昨日の新聞に「うだる道内10日連続真夏日、7月として20年ぶり」という記事が出ていました。暑いですね。さて、主日の福音は今週から、「神の国」(天の国)についての話が続きます。先週までは弟子たちを宣教に遣わす際の心構えについてでした。神の国はイエスの教えの主なテーマです。今日の福音は種まきのたとえです。当時のパレスチナの農民は、まず一面に種を蒔いてから土地を掘り返す方法をとっていたようです。無駄が多いようですが、日差しが強いところなので、深く土をかけておく必要があり、この方法が確実だったそうです。イエスは「農夫を見なさい、彼らのやり方は一見無駄に見えても、そのような仕方でこそ、大きな実りがもたらされる。わたしのやり方も同じことだ」と言っているようです。また、種にはすばらしい生命力と可能性が秘められています。今日の話では蒔き方ではなく、蒔かれた土地が問題になっています。種は神のことばや神の呼びかけ、土地はそれを受け取る人の心の状態を指しています。

このたとえ話は、二千年前にイエスの話を聞いた人々だけでなく、今のわたしたち一人ひとりにも向けられています。主がご自分のことばと愛という種をまいておられる土地はわたしたちの心だということを考えましょう。自分はどんな心でどの土地に似ているでしょうか。乾いて干からびてカチカチの土地になっていないでしょうか。しっかりと耕された良い土地になっていたら、自分だけでなく、ほかの人にも良い実りをもたらすことができます。教皇フランシスコは以前、豊かな土壌にまかれた種は、みことばを聞いて受け入れ、それを守って悟り、そして実を結びます。この良い土地の完全な模範は、おとめマリアです。と言っています。

また、わたしたちは、種をまく人にもなっています。良い人は良い蔵から良いものを出します。わたしたちは自分の心と口から何が出ているか自らに問わなければなりません。わたしたちの口から良いことばも悪いことばも出てきます。いやすこともできれば、傷つけることもできます。励ますこともできれば、失望させることもできます。大切なことは、何が入るかではなく、何が口や心から出るかです。 わたしたちの心の蔵には欲や見栄、憎みやひがみなど、いらないガラクタがたくさん入っています。まるでゴミ屋敷になっているかもしれません。断捨離してスッキリさせると、良いものがすぐ出せるようになります。
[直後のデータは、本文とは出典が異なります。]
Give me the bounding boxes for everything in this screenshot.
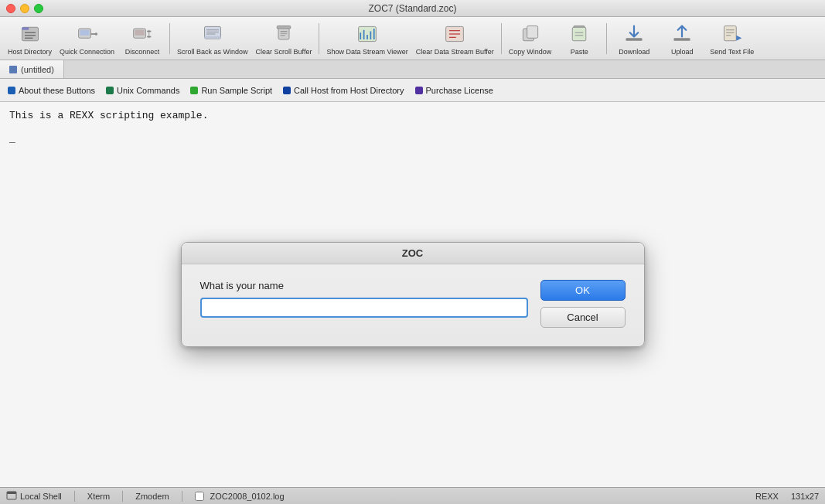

先日、わたしがリハビリに行っていたら、ふだん見かけない青年から「山本神父さんですよね」と挨拶されました。彼は、その施設に実習に来ていたのですが、12年前に留萌教会で、わたしから初聖体を受けていました。声をかけてもらって嬉しかったのですが、彼がいつか神様のところに戻ってきてほしと思いました。わたしたちの周りには、様々な事情で教会から離れている人も多くいます。わたしたちは、そういった人たちのためにも祈る努めもあります。

先日の福音に「蛇のように賢く、鳩のように素直に」という言葉がありました。(マタイ10.16)わたしたちには賢い頭と素直な心も大切です。 暑いのでちょっと息抜き。 『早起きは三文の得』の外国版小咄。父親が息子に「早く起きた小鳥はミミズにありつける」ということわざがある。寝坊すると損をする。息子、「でも、ミミズの立場からしたらちがう、早起きしたから小鳥に食べられたのだよ」。父は困って言い直した。「いや、このミミズは夜どうし遊んで、朝帰りしたところだったのだ。」